Tour Championship rotation
Shackelford: East Lake great but variety better
The Tour Championship lands in Atlanta with a huge purse bump and a codified format. Other than expected clashes over the new FedExCup system, electricity will more likely come from the sky than the grounds of East Lake.
Tiger Woods’ failure to qualify will be blamed for the 2019 Tour Championship not feeling like the PGA Tour’s Super Bowl. But the defending champion’s absence is not a primary issue given the state of his game. Nor is the new format, which will be easy to follow and could surprise us based on the Tour’s modeling of past Tour Championships.
No, the wet blanket on this season ender is the annual return to Atlanta and a venue we know too well after 15 straight years.
Sure, picking on East Lake Golf Club is tantamount to panning a kindergarten school play. Yet the too familiar feeling of annually returning to a sterilized Donald Ross design has become a drag after the two prior playoff events have settled into strong rotas.
In the Tour Championship’s new preLabor Day slot, the weather will be miserably hot and fans might be distracted for other reasons. The Atlanta region will be gearing up for two huge Labor Day weekend events, Dragon Con and the annual Chick fil-A college football kickoff game. (The combination of which might be why the Tour season ends a week earlier than some believe it should).
No one tires of learning how golf has changed lives in the Atlanta suburb. The vision of Tom Cousins and execution by all is worthy of a serious documentary, which just happened to premiere Monday night on Golf Channel. (The film sensationally weaves East Lake’s rich history with the community resurrection story.)
The PGA Tour’s allegiance to Atlanta is commendable. So is the influence of longtime host and now “Proud Partner” Coca-Cola, a saintly sponsor despite fewer mentions than normal as FedExCup race confusion overshadowed the tournament it ponied up for.
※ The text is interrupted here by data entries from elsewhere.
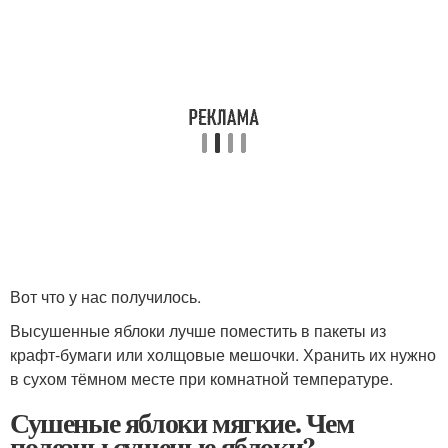
Вот что у нас получилось.
Высушенные яблоки лучше поместить в пакеты из
крафт‑бумаги или холщовые мешочки. Хранить их нужно
в сухом тёмном месте при комнатной температуре.
Сушеные яблоки мягкие. Чем
полезны сушеные яблоки?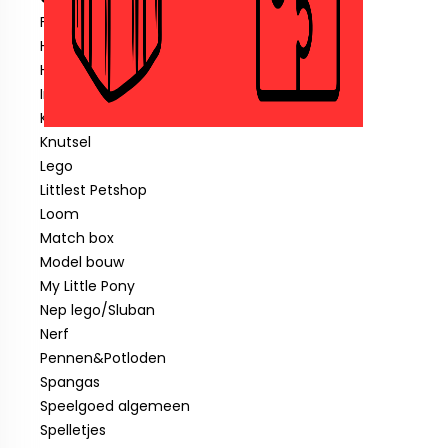
Fisher price
Hotwheels
Hout speelgoed
Indiaan
Klein speelgoed tot € 1,00
Knutsel
Lego
Littlest Petshop
Loom
Match box
Model bouw
My Little Pony
Nep lego/Sluban
Nerf
Pennen&Potloden
Spangas
Speelgoed algemeen
Spelletjes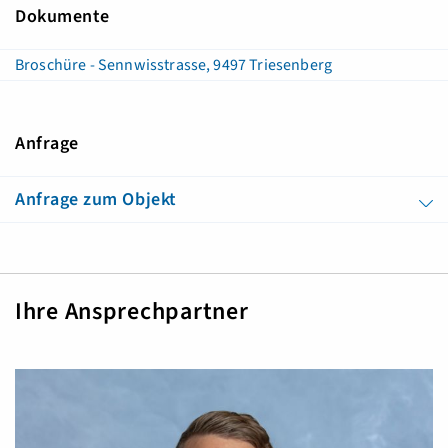
Dokumente
Broschüre - Sennwisstrasse, 9497 Triesenberg
Anfrage
Anfrage zum Objekt
Ihre Ansprechpartner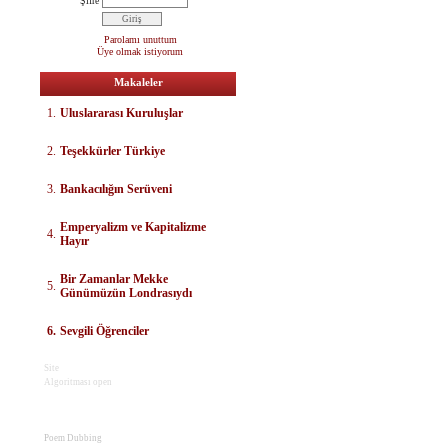
Şifre
Parolamı unuttum
Üye olmak istiyorum
Makaleler
1.
Uluslararası Kuruluşlar
2.
Teşekkürler Türkiye
3.
Bankacılığın Serüveni
E
mperyalizm ve Kapitalizme
4.
Hayır
Bir Zamanlar Mekke
5.
Günümüzün Londrasıydı
6.
Sevgili Öğrenciler
Site
Algoritması open
Poem Dubbing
While a switch of the nines to finish rounds on the par-5 ninth hole has helped some, East Lake’s lack of real strategic danger injects little verve into the tournament. Throw in a fall college event airing on Golf Channel, and East Lake is threatening to become the Cousin Eddie of venues: popping up too often when once every four years would do.
For the greater good of the PGA Tour’s season finale and even East Lake’s vaunted place in the game, the Tour Championship desperately needs a rota that draws in the West Coast. As past U.S. Opens have proved, a Pacific time zone venue pushes golf into prime time on a summer weekend and brings an additional million viewers against primetime reruns.
Tournament-starved cities such as Seattle, Tacoma and Portland would turn the Tour Championship into a grand spectacle. Imagine Chambers Bay, the greens now converted to poa and lessons learned from the 2015 U.S. Open, ending the Tour season at a breathtaking setting with sports-mad fans. There would be tons of buzz and a lot less sweat.
With just 30 players in the field, the Tour Championship has the luxury of targeting a remote location or unexpected market by bringing the world’s best players to a fresh spot.
How exotic could they get?
The woke crowd will nominate Cabot Cliffs, Sand Hills and Sand Valley, but those are too remote. So if it’s West Coast we’re after, why not explore a Spyglass, Sandpiper or Pelican Hill along the California coastline? Or monitor what happens at Bandon Dunes when the resort hosts the U.S. Amateur next summer.
Heading east, where ratings go down but the quality venue options expand, the Tour Championship could be less about markets and more focused on what ends the season on a lively, buzzworthy note.
And then every few years we’ll welcome Atlanta and East Lake back with open arms.